# TASK GOAL
All the data below goes into the copy word for word, but the pictures don't.

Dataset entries
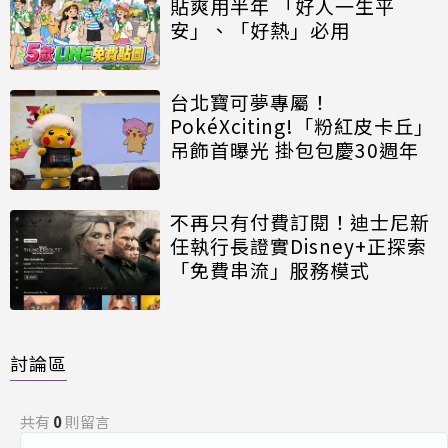
貼爽用半年 「好人一生平
安」、「好熱」必用
台北寶可夢專屬！
PokéXciting!「粉紅皮卡丘」
吊飾首曝光 掛包包慶30週年
不再只有付費訂閱！迪士尼新
任執行長證實Disney+正探索
「免費串流」服務模式
討論區
共有
0
則留言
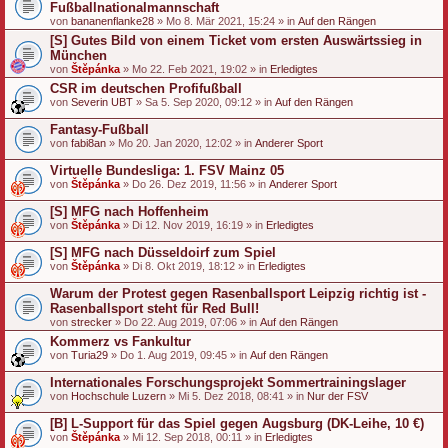
Fußballnationalmannschaft
von
bananenflanke28
» Mo 8. Mär 2021, 15:24 » in
Auf den Rängen
[S] Gutes Bild von einem Ticket vom ersten Auswärtssieg in
München
von
Štěpánka
» Mo 22. Feb 2021, 19:02 » in
Erledigtes
CSR im deutschen Profifußball
von
Severin UBT
» Sa 5. Sep 2020, 09:12 » in
Auf den Rängen
Fantasy-Fußball
von
fabi8an
» Mo 20. Jan 2020, 12:02 » in
Anderer Sport
Virtuelle Bundesliga: 1. FSV Mainz 05
von
Štěpánka
» Do 26. Dez 2019, 11:56 » in
Anderer Sport
[S] MFG nach Hoffenheim
von
Štěpánka
» Di 12. Nov 2019, 16:19 » in
Erledigtes
[S] MFG nach Düsseldoirf zum Spiel
von
Štěpánka
» Di 8. Okt 2019, 18:12 » in
Erledigtes
Warum der Protest gegen Rasenballsport Leipzig richtig ist -
Rasenballsport steht für Red Bull!
von
strecker
» Do 22. Aug 2019, 07:06 » in
Auf den Rängen
Kommerz vs Fankultur
von
Turia29
» Do 1. Aug 2019, 09:45 » in
Auf den Rängen
Internationales Forschungsprojekt Sommertrainingslager
von
Hochschule Luzern
» Mi 5. Dez 2018, 08:41 » in
Nur der FSV
[B] L-Support für das Spiel gegen Augsburg (DK-Leihe, 10 €)
von
Štěpánka
» Mi 12. Sep 2018, 00:11 » in
Erledigtes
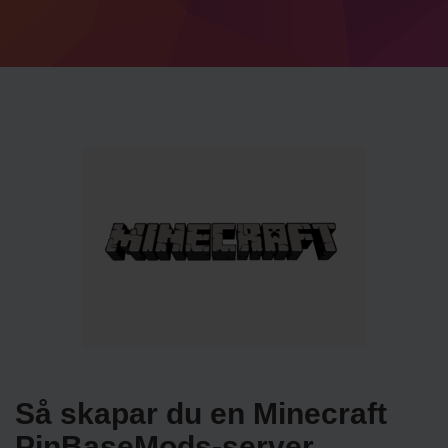
Så skapar du en Minecraft
PinBaseMods-server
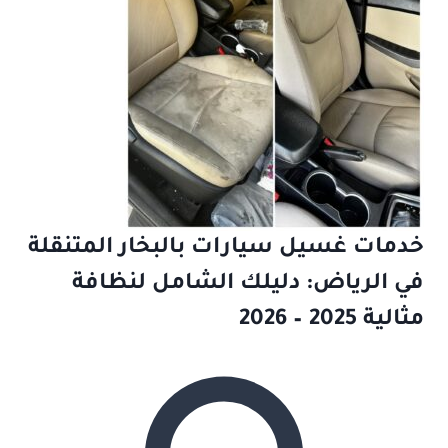
خدمات غسيل سيارات بالبخار المتنقلة
في الرياض: دليلك الشامل لنظافة
مثالية 2025 – 2026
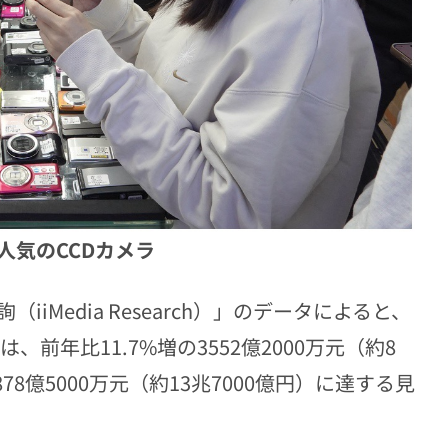
人気のCCDカメラ
Media Research）」のデータによると、
前年比11.7%増の3552億2000万元（約8
78億5000万元（約13兆7000億円）に達する見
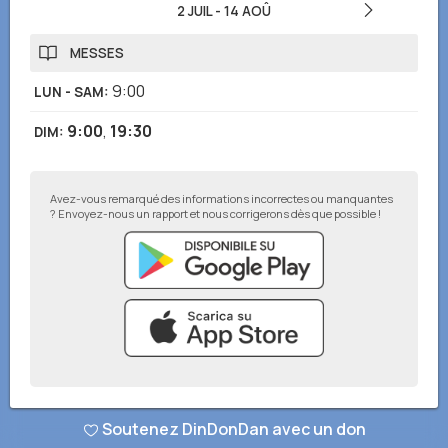
2 JUIL
-
14 AOÛ
MESSES
9:00
LUN - SAM
:
9:00
,
19:30
DIM
:
Avez-vous remarqué des informations incorrectes ou manquantes
? Envoyez-nous un rapport et nous corrigerons dès que possible !
© DinDonDan App 2026
–
Politique de confidentialité
–
Ajouter à votre
Soutenez DinDonDan avec un don
site web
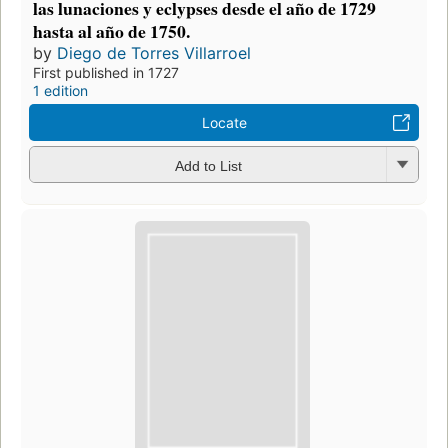
las lunaciones y eclypses desde el año de 1729
hasta al año de 1750.
by
Diego de Torres Villarroel
First published in 1727
1 edition
Locate
Add to List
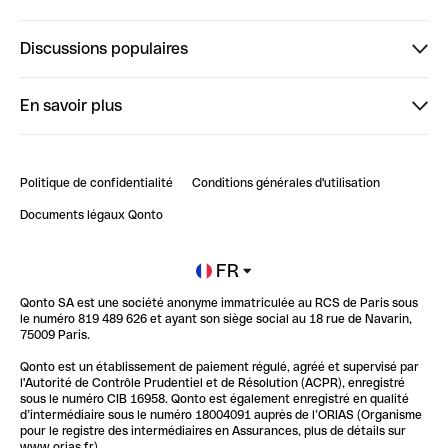
Finpal
Discussions populaires
StrongHer
Bienvenue sur StrongHer : le guide pour bien dé...
En savoir plus
ClubQonto
Bienvenue sur Finpal : le guide pour bien démarrer
Compte pro en ligne
Retour d’expérience : Agrégation de Comptes Qonto
Politique de confidentialité
Conditions générales d'utilisation
Blog
Impact de l'IA sur les carrières/productivité
Documents légaux Qonto
Newsroom
Ouvrir un compte
FR
Qonto SA est une société anonyme immatriculée au RCS de Paris sous
Glossaire finance
le numéro 819 489 626 et ayant son siège social au 18 rue de Navarin,
75009 Paris.
Qonto est un établissement de paiement régulé, agréé et supervisé par
l'Autorité de Contrôle Prudentiel et de Résolution (ACPR), enregistré
sous le numéro CIB 16958. Qonto est également enregistré en qualité
d’intermédiaire sous le numéro 18004091 auprès de l’ORIAS (Organisme
pour le registre des intermédiaires en Assurances, plus de détails sur
www.orias.fr).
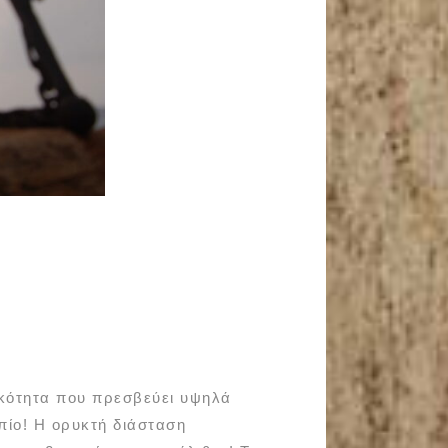
κότητα που πρεσβεύει υψηλά
πίο! Η ορυκτή διάσταση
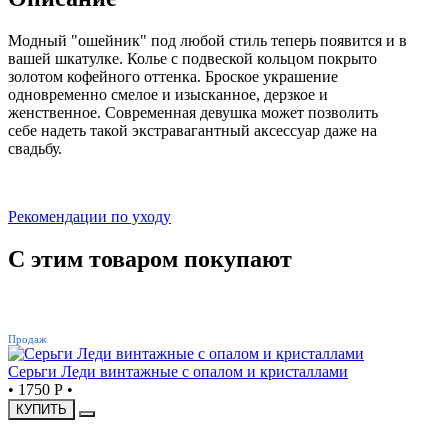
Модный "ошейник" под любой стиль теперь появится и в
вашей шкатулке. Колье с подвеской кольцом покрыто
золотом кофейного оттенка. Броское украшение
одновременно смелое и изысканное, дерзкое и
женственное. Современная девушка может позволить
себе надеть такой экстравагантный аксессуар даже на
свадьбу.
Рекомендации по уходу
С этим товаром покупают
ХИТ
Продаж
Серьги Леди винтажные с опалом и кристаллами
•
1750 Р
•
КУПИТЬ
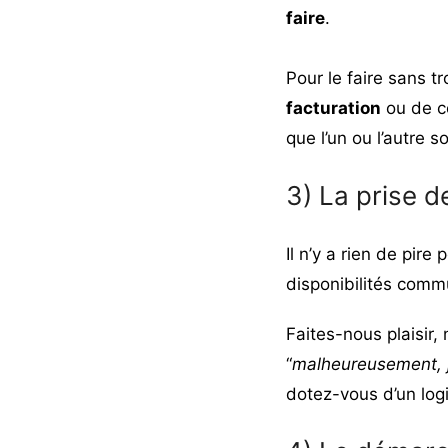
faire
.
Pour le faire sans t
facturation
ou de co
que l’un ou l’autre s
3) La prise 
Il n’y a rien de pir
disponibilités com
Faites-nous plaisir, 
“
malheureusement, j
dotez-vous d’un logi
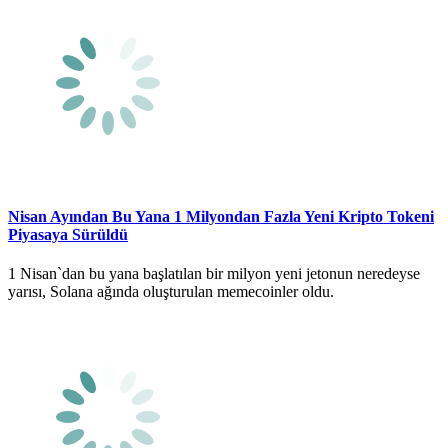
Nisan Ayından Bu Yana 1 Milyondan Fazla Yeni Kripto Tokeni
Piyasaya Sürüldü
1 Nisan`dan bu yana başlatılan bir milyon yeni jetonun neredeyse
yarısı, Solana ağında oluşturulan memecoinler oldu.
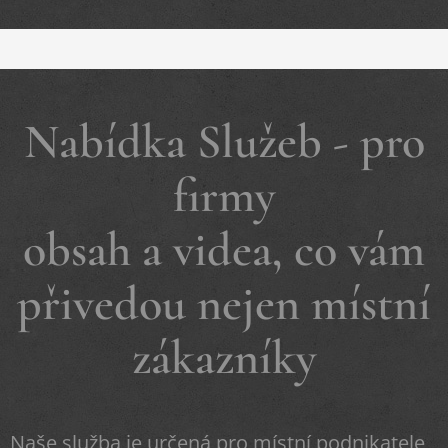
Nabídka Služeb - pro
firmy
obsah a videa, co vám
přivedou nejen místní
zákazníky
Naše služba je určená pro místní podnikatele,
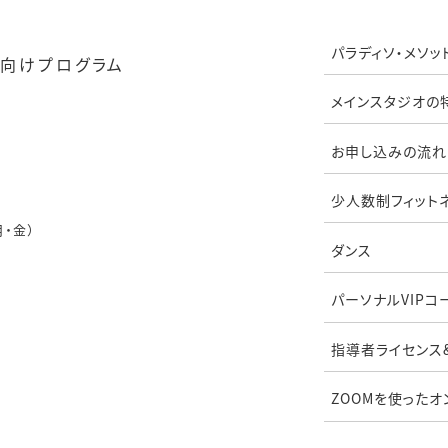
パラディソ・メソッ
向けプログラム
メインスタジオの
お申し込みの流れ
少人数制フィット
月・金）
ダンス
パーソナルVIPコ
指導者ライセンス
ZOOMを使ったオ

# TASK ANSWER
貼爽用半年 「好人一生平
安」、「好熱」必用
台北寶可夢專屬！
PokéXciting!「粉紅皮卡丘」
吊飾首曝光 掛包包慶30週年
不再只有付費訂閱！迪士尼新
任執行長證實Disney+正探索
「免費串流」服務模式
討論區
共有
0
則留言
Fußballnationalmannschaft
von
bananenflanke28
» Mo 8. Mär 2021, 15:24 » in
Auf den Rängen
[S] Gutes Bild von einem Ticket vom ersten Auswärtssieg in
München
von
Štěpánka
» Mo 22. Feb 2021, 19:02 » in
Erledigtes
CSR im deutschen Profifußball
von
Severin UBT
» Sa 5. Sep 2020, 09:12 » in
Auf den Rängen
Fantasy-Fußball
von
fabi8an
» Mo 20. Jan 2020, 12:02 » in
Anderer Sport
Virtuelle Bundesliga: 1. FSV Mainz 05
von
Štěpánka
» Do 26. Dez 2019, 11:56 » in
Anderer Sport
[S] MFG nach Hoffenheim
von
Štěpánka
» Di 12. Nov 2019, 16:19 » in
Erledigtes
[S] MFG nach Düsseldoirf zum Spiel
von
Štěpánka
» Di 8. Okt 2019, 18:12 » in
Erledigtes
Warum der Protest gegen Rasenballsport Leipzig richtig ist -
Rasenballsport steht für Red Bull!
von
strecker
» Do 22. Aug 2019, 07:06 » in
Auf den Rängen
Kommerz vs Fankultur
von
Turia29
» Do 1. Aug 2019, 09:45 » in
Auf den Rängen
Internationales Forschungsprojekt Sommertrainingslager
von
Hochschule Luzern
» Mi 5. Dez 2018, 08:41 » in
Nur der FSV
[B] L-Support für das Spiel gegen Augsburg (DK-Leihe, 10 €)
von
Štěpánka
» Mi 12. Sep 2018, 00:11 » in
Erledigtes
Så skapar du en Minecraft
PinBaseMods-server
خدمات غسيل سيارات بالبخار المتنقلة
في الرياض: دليلك الشامل لنظافة
مثالية 2025 – 2026
人気のCCDカメラ
Media Research）」のデータによると、
前年比11.7%増の3552億2000万元（約8
78億5000万元（約13兆7000億円）に達する見
2 JUIL
-
14 AOÛ
MESSES
9:00
LUN - SAM
:
9:00
,
19:30
DIM
:
Avez-vous remarqué des informations incorrectes ou manquantes
? Envoyez-nous un rapport et nous corrigerons dès que possible !
© DinDonDan App 2026
–
Politique de confidentialité
–
Ajouter à votre
Soutenez DinDonDan avec un don
site web
las lunaciones y eclypses desde el año de 1729
hasta al año de 1750.
by
Diego de Torres Villarroel
First published in 1727
1 edition
Locate
Add to List
Finpal
Discussions populaires
StrongHer
Bienvenue sur StrongHer : le guide pour bien dé...
En savoir plus
ClubQonto
Bienvenue sur Finpal : le guide pour bien démarrer
Compte pro en ligne
Retour d’expérience : Agrégation de Comptes Qonto
Politique de confidentialité
Conditions générales d'utilisation
Blog
Impact de l'IA sur les carrières/productivité
Documents légaux Qonto
Newsroom
Ouvrir un compte
FR
Qonto SA est une société anonyme immatriculée au RCS de Paris sous
Glossaire finance
le numéro 819 489 626 et ayant son siège social au 18 rue de Navarin,
75009 Paris.
Qonto est un établissement de paiement régulé, agréé et supervisé par
l'Autorité de Contrôle Prudentiel et de Résolution (ACPR), enregistré
sous le numéro CIB 16958. Qonto est également enregistré en qualité
d’intermédiaire sous le numéro 18004091 auprès de l’ORIAS (Organisme
pour le registre des intermédiaires en Assurances, plus de détails sur
www.orias.fr).
κότητα που πρεσβεύει υψηλά
πίο! Η ορυκτή διάσταση
Модный "ошейник" под любой стиль теперь появится и в
вашей шкатулке. Колье с подвеской кольцом покрыто
золотом кофейного оттенка. Броское украшение
одновременно смелое и изысканное, дерзкое и
женственное. Современная девушка может позволить
себе надеть такой экстравагантный аксессуар даже на
свадьбу.
Рекомендации по уходу
С этим товаром покупают
ХИТ
Продаж
Серьги Леди винтажные с опалом и кристаллами
•
1750 Р
•
КУПИТЬ
faire
.
Pour le faire sans t
facturation
ou de co
que l’un ou l’autre s
3) La prise 
Il n’y a rien de pir
disponibilités com
Faites-nous plaisir, 
“
malheureusement, j
dotez-vous d’un logi
Nisan Ayından Bu Yana 1 Milyondan Fazla Yeni Kripto Tokeni
Piyasaya Sürüldü
1 Nisan`dan bu yana başlatılan bir milyon yeni jetonun neredeyse
yarısı, Solana ağında oluşturulan memecoinler oldu.
Nabídka Služeb - pro
firmy
obsah a videa, co vám
přivedou nejen místní
zákazníky
Naše služba je určená pro místní podnikatele,
パラディソ・メソッ
向けプログラム
メインスタジオの
お申し込みの流れ
少人数制フィット
月・金）
ダンス
パーソナルVIPコ
指導者ライセンス
ZOOMを使ったオ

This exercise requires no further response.